A 2014 survey reported by The Guardian shows that only 46 percent of traditionally published writers earn more than $1000 annually. Fewer than 20 percent of self-published writers top the $1000 mark.
Still, there are those of us who feel compelled—obligated, even—in the midst of real life, to write. How and when do we find the time?
For me, life comes before writing.
My novel, A Confluence Of Rivers, was seven years in the making. During that process my wife Ginny and I owned and ran a business (granite kitchen countertops, bathrooms, etc.) that employed sometimes as many as twelve people. Equally as invasive on my time was a two-acre landscape garden. I spent Spring and summer evenings outside, leaving the garden only when forced to by darkness, too late in the evening to sit down and write. Attending to our business was not an option. The garden, in spring and summer, was pretty much the same: a demanding mistress.
Over those seven years, I wrote Rivers on winter evenings. It has been half a decade now since I typed the last page. But I don't recall, from year-to-year, there being any delay or reluctance to get back into the swing of things once the October evenings got cool and the garden called to me less and less.
A number of things contributed to that.
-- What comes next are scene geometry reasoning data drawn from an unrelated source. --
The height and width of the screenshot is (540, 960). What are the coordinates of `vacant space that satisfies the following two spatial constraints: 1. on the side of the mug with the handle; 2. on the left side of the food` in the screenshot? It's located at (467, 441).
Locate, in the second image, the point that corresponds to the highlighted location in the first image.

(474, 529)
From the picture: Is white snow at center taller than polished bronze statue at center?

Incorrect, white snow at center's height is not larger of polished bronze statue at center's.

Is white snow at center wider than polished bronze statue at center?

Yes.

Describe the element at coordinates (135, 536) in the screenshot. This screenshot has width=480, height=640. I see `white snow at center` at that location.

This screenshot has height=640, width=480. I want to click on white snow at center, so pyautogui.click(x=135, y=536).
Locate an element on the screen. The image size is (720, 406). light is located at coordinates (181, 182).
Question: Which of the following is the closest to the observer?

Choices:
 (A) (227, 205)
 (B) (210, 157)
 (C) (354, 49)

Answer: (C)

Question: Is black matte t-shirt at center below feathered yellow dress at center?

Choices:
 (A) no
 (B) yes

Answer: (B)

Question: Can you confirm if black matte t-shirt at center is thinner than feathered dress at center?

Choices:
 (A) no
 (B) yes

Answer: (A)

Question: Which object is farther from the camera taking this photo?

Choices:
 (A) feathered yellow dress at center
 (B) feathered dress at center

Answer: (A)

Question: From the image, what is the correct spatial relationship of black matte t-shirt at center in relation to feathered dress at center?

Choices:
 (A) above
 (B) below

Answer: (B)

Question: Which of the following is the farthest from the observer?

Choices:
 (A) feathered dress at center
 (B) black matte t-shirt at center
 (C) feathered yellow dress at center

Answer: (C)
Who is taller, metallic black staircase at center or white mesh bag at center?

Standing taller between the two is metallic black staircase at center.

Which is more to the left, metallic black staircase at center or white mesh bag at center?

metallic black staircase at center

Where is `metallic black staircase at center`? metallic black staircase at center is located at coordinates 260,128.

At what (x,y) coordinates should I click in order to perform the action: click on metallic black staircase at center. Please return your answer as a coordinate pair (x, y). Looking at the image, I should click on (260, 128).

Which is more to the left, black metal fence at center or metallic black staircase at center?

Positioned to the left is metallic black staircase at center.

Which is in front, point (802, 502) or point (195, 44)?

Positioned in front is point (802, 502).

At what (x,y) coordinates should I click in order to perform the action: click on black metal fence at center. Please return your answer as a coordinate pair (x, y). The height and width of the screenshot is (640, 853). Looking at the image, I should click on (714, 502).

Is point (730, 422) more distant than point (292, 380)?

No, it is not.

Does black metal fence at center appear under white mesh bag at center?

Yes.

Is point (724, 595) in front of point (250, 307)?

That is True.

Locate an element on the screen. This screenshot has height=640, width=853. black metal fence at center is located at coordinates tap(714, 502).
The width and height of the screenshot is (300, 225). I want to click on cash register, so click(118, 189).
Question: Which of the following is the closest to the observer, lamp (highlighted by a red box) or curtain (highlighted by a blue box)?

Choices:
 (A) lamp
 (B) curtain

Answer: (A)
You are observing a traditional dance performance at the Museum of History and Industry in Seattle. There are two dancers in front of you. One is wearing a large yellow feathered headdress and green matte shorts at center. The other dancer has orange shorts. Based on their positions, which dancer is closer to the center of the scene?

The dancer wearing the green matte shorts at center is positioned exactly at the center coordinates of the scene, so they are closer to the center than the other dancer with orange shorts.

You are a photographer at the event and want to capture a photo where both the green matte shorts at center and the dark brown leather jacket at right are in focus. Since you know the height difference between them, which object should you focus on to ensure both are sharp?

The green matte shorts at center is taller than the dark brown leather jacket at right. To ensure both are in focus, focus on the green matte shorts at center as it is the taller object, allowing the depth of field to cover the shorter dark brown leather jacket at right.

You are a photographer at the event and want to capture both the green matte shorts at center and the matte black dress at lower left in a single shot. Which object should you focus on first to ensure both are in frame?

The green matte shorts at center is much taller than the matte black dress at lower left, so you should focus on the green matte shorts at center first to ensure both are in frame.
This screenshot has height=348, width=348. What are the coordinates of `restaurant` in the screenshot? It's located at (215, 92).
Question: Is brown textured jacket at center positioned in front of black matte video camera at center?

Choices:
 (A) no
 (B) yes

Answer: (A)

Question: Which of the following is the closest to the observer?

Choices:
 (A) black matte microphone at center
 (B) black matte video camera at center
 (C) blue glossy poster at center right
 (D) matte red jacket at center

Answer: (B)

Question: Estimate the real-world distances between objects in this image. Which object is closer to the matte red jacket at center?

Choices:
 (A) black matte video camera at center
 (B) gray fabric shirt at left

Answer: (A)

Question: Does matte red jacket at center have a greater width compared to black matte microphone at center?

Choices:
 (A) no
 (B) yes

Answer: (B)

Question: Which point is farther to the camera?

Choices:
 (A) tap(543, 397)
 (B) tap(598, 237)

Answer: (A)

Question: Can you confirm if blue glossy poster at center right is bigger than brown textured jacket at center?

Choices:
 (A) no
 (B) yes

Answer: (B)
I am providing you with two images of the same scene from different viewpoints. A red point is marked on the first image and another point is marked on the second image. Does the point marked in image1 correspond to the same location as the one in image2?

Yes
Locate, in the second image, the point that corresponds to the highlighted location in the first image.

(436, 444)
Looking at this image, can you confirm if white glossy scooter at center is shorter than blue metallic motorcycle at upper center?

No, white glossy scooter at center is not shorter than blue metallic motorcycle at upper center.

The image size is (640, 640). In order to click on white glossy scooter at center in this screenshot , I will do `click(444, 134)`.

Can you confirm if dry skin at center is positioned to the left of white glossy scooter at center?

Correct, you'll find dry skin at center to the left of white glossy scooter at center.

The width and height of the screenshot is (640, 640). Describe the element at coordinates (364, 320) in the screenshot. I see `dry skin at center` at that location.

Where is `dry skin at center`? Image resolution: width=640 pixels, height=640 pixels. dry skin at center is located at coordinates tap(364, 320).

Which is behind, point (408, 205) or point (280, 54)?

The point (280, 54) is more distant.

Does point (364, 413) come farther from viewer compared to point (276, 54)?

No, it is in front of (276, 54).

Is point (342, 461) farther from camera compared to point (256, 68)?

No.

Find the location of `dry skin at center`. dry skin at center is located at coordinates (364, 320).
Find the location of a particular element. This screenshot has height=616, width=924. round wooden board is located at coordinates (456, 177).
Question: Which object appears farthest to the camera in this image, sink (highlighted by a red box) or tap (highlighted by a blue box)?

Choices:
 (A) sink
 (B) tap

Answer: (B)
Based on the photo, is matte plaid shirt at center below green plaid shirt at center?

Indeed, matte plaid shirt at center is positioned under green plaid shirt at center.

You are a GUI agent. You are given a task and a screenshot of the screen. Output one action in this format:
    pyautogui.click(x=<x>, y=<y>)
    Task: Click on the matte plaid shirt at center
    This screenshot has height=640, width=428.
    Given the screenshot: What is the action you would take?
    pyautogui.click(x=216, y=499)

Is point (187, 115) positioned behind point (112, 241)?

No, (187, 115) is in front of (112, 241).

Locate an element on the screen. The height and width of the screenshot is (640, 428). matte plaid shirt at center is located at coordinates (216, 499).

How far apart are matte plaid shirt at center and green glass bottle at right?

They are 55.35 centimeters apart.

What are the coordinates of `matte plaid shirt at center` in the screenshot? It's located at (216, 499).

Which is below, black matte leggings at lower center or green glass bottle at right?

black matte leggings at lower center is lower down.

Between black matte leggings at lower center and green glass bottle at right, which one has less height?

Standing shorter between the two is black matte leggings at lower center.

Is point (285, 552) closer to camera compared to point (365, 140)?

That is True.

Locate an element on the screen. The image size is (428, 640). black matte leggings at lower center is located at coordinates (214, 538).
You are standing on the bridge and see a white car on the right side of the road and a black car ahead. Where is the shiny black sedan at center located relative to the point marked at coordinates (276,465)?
Through the warm weather months the plot and characters were never far from my mind, especially on the thirty-minute drive to and from work every day. A lot of really good writing can be done on morning and afternoon commutes! The constructive thinking continued once back home, during long hours in the garden. Playing out scenes in my mind during those summer months was a lot of fun, and it was helpful. Without the pressure to get words down on paper, there was time to cast a scene several different ways—time to let the characters react differently to the events and pressures coming at them.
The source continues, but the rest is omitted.